Photo: Duc Anh
$135 million added to bad debts since December 31, 2015.
Total bad debts held by Vietnam’s largest bank, the Bank for Investment and Development of Vietnam (BIDV), have increased over the last six months and now pose a greater risk for the bank, its first half report reveals.
Its bad debts stood at VND13 trillion ($582.79 million) by the end of June, VND3 trillion ($134.44 million) higher than on December 31, 2015. “The figure has increased 31 per cent since December,” the report stated.
Of this, about half have been classified as non-performing loans, totaling VND6.3 trillion ($282.42 million), which are “unable to be retrieved”. Another VND2.3 trillion ($103.1 million), or 18 per cent, was classified as “doubtful” and may become bad debts at some point in the future.
BIDV’s risk provision was therefore reported at VND4.52 trillion ($202.63 million), an increase of 30 per cent against December 31.
Total assets reached VND930 trillion ($41.7 billion), 9.3 per cent higher than December 31, remaining unchanged as the highest in Vietnam’s banking sector.
Pre-tax profit in the first half was VND3.31 trillion ($148.38 million), up 6.3 per cent year-on-year.
Banking services earned the most profit, of VND1.15 trillion ($51.55 million), 10 per cent higher than in the same period last year. Its foreign currency trading also saw impressive results, with profit at VND205 billion ($9.19 million), an increase of 300 per cent year-on-year.
Net profit from securities trading reached VND222 billion ($9.95 million), compared to a loss of VND134 of billion ($6 million) in the first half of last year. Net losses from securities investment were VND85 billion ($3.81 million) while it turned a profit of VND46 billion ($2.06 million) in the same period last year.
Net profit from other business activities fell significantly, standing at VND757 billion ($33.93 million) in the first half, down 37 per cent year-on-year.
Ratings agency Moody’s said in May that BIDV was among a number of Vietnamese banks that could be exposed to risks after providing loans to the Hoang Anh Gia Lai Group (HAGL). “BIDV has the largest exposure to HAGL among Vietnam’s banks, with loans and bonds comprising a high 27 per cent of the bank’s tangible common equity (TCE) at the end of March 2016,” Moody’s said.
Short-term outstanding debt at BIDV in the first half reached VND362.48 trillion ($16.24 billion), 6 per cent higher than on December 31, while long-term outstanding debt reached VND209.92 trillion ($9.41 billion), 20 per cent higher.

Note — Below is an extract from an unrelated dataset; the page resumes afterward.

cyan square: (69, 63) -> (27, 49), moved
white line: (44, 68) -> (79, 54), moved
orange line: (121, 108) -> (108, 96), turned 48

In the first half BIDV set credit risk provisions of VND4.52 trillion ($202.63 million), 30 per cent higher than in the same period last year.
Its outstanding credit at the end of the second quarter totaled VND680 trillion ($30.48 billion), an increase of 8.3 per cent against the beginning of the year. Total capital mobilization from customers in the first half reached over VND747 trillion ($33.48 billion), up 13 per cent compared to December 31.
BIDV recently received some positive news, with its share being added to the VN30-Index in late July, while the Myanmar Government approved it opening a branch in the country with initial investment of $85 million.